La Cagliari di oggi, la mia Cagliari, osservo, ha ereditato i risultati di queste diverse epopee, del processo di ricostruzione — o forse di vera e propria costruzione — di una città moderna, che poteva prendere tante strade e ne ha scelto una, o perlomeno in questa si è ritrovata. Una città ancora en marche, come l’aveva già definita all’inizio del XX secolo il suo sindaco Ottone Bacaredda, indecisa se essere una città turistica, di commercio o industriale. Quanto resta della Cagliari dell’anno zero, ancora ferita dai bombardamenti, impegnata a progettare? Della Cagliari di Paolo Fadda e delle sue speranze?

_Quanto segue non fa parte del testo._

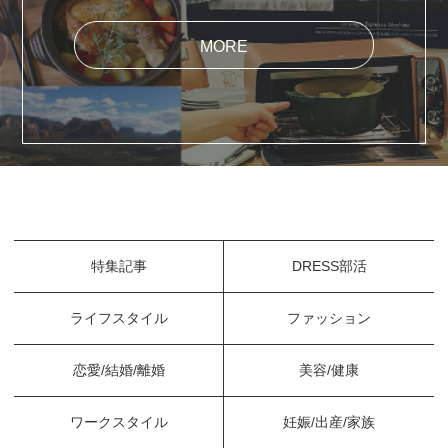
MORE
特集記事
DRESS部活
ライフスタイル
ファッション
恋愛/結婚/離婚
美容/健康
ワークスタイル
妊娠/出産/家族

Un’immagine della Cagliari attuale
“Nella Cagliari di oggi – è la risposta – è difficile riconoscere la Cagliari dell’immediato dopoguerra. Una città che aveva un’idea di che cosa doveva essere e che oggi forse si è un po’ perduta. È difficile capire se sia ben cresciuta o sia mal cresciuta. Dal punto di vista urbanistico, direi che è mal cresciuta. Un po’ per incapacità, un po’ per la difficoltà di governare una crescita così abnorme, si è prodotta una perdita di identità che ogni giorno diventa più evidente. Ed è una perdita che si riverbera sull’intera Isola, perché tutto ciò che in termini di modernità si è prodotto in Sardegna è nato a Cagliari. Cagliari, in definitiva, ha dettato i tempi perché – ed è ciò che in Sardegna non si capisce e secondo me non si vuol capire – tutto lo sviluppo della Sardegna, non può nascere che da un porto. Un porto è l’ossigeno. Nel porto c’è tutto: ci sono gli uomini e ci sono anche i beni, la ricchezza”.

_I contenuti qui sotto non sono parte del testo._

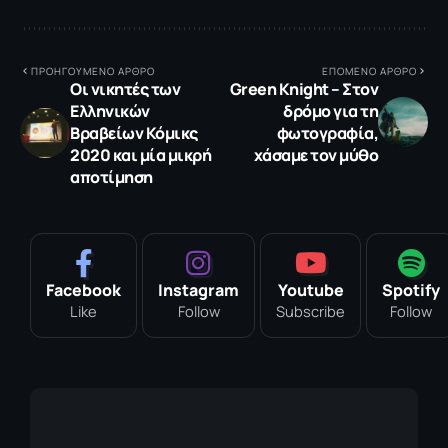
ΠΡΟΗΓΟΥΜΕΝΟ ΑΡΘΡΟ
ΕΠΟΜΕΝΟ ΑΡΘΡΟ
Οι νικητές των
Green Knight – Στον
Ελληνικών
δρόμο για τη
Βραβείων Κόμικς
φωτογραφία,
2020 και μία μικρή
χάσαμε τον μύθο
αποτίμηση
Facebook
Instagram
Youtube
Spotify
Like
Follow
Subscribe
Follow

Ed ecco un’altra delle grandi occasioni perdute: la realizzazione a Cagliari di un grande cantiere navale a causa della battaglia “di retroguardia” fatta dai sindacati. “Una delle più grandi aziende norvegesi – ricorda Fadda – aveva individuato in Cagliari uno dei punti nodali del Mediterraneo perché, nel traffico dal canale di Suez e Gibilterra, era un punto di riferimento importante. E i sindacati fecero una battaglia contro, perché se si doveva fare un cantiere navale, secondo loro lo doveva fare la Finmare, la società dell’Iri, la parte pubblica”.

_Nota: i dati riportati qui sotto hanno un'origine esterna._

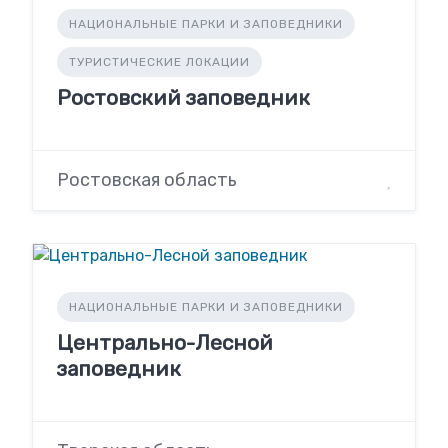
НАЦИОНАЛЬНЫЕ ПАРКИ И ЗАПОВЕДНИКИ
ТУРИСТИЧЕСКИЕ ЛОКАЦИИ
Ростовский заповедник
Ростовская область
НАЦИОНАЛЬНЫЕ ПАРКИ И ЗАПОВЕДНИКИ
Центрально-Лесной
заповедник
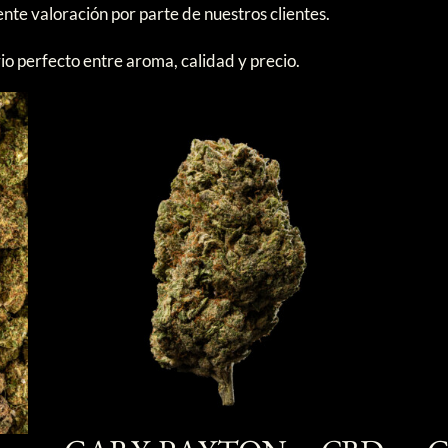
ente valoración por parte de nuestros clientes.
rio perfecto entre aroma, calidad y precio.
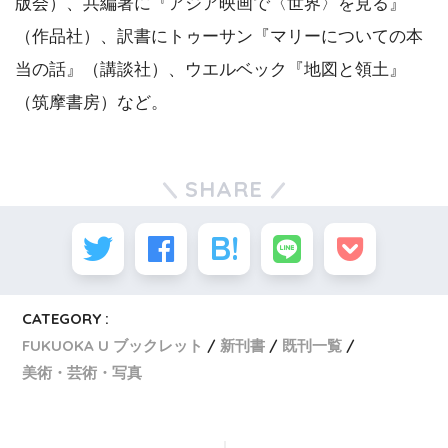
版会）、共編著に『アジア映画で〈世界〉を見る』
（作品社）、訳書にトゥーサン『マリーについての本
当の話』（講談社）、ウエルベック『地図と領土』
（筑摩書房）など。
SHARE
CATEGORY :
FUKUOKA U ブックレット
新刊書
既刊一覧
美術・芸術・写真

Non essere riusciti a fare i conti con il mare, questo il più grande rimpianto di una città che avrebbe potuto essere l’ombelico del Mediterraneo. Fadda ricorda quando nel dopoguerra si discuteva di dove ricostruire la città, ma del porto non si faceva neppure menzione. E invece questo avrebbe dovuto e dovrebbe ancora essere l’anima della città. La colpa è il continuo andare a su connottu, al conosciuto, a un mondo arcaico e supposto felice, al “mito aurorale, di una Sardegna felice in cui tutti si moriva di tracoma, di malaria”. Un mito al quale la cultura intellettuale isolana è stata sempre fortemente legata. Altre storie però esistono, altre Cagliari da raccontare. Tante. Una su tutte, che connette attraverso lo sport il capoluogo al mondo. Così, nella visione di Fadda, il momento in cui un americano, Elliott Van Zandt portò a Cagliari, attraverso l’Esperia, il basket della Nba.

Per capire questo passaggio, per così dire più futile, “occorre capire – precisa – cosa rappresentò alla mia generazione il mito americano. Si era appena usciti dal dramma di una guerra perduta e s’era rimasti vedovi, non certo infelici, di un regime illiberale, e tutto quel che sapeva di americano (fossero le life sawers, il boogie-woogie o i romanzi di Steinbeck) era per noi una straordinaria scoperta. Così anche il basket, con le sue terminologie innovative e molto intriganti, era divenuto per noi, ragazzi di quegli anni a cavallo fra il ’40 ed il ’50 del secolo scorso, un modo nuovo per vivere quel tempo nuovo che s’apriva davanti a noi”.

Fuori dalle finestre del suo studio, la vista del mare accompagna il pensiero di quel rapporto che la città ancora non riesce a chiarire, a sviluppare. Conosco aspirazioni e speranze della mia generazione, non so quali saranno i nostri rimpianti. Mentre torno verso casa mi accorgo che non è una vita quella che non si lascia dietro dei rimpianti. E capisco che la memoria storica di questa città, se ben ascoltata, può rendere il viaggio più semplice.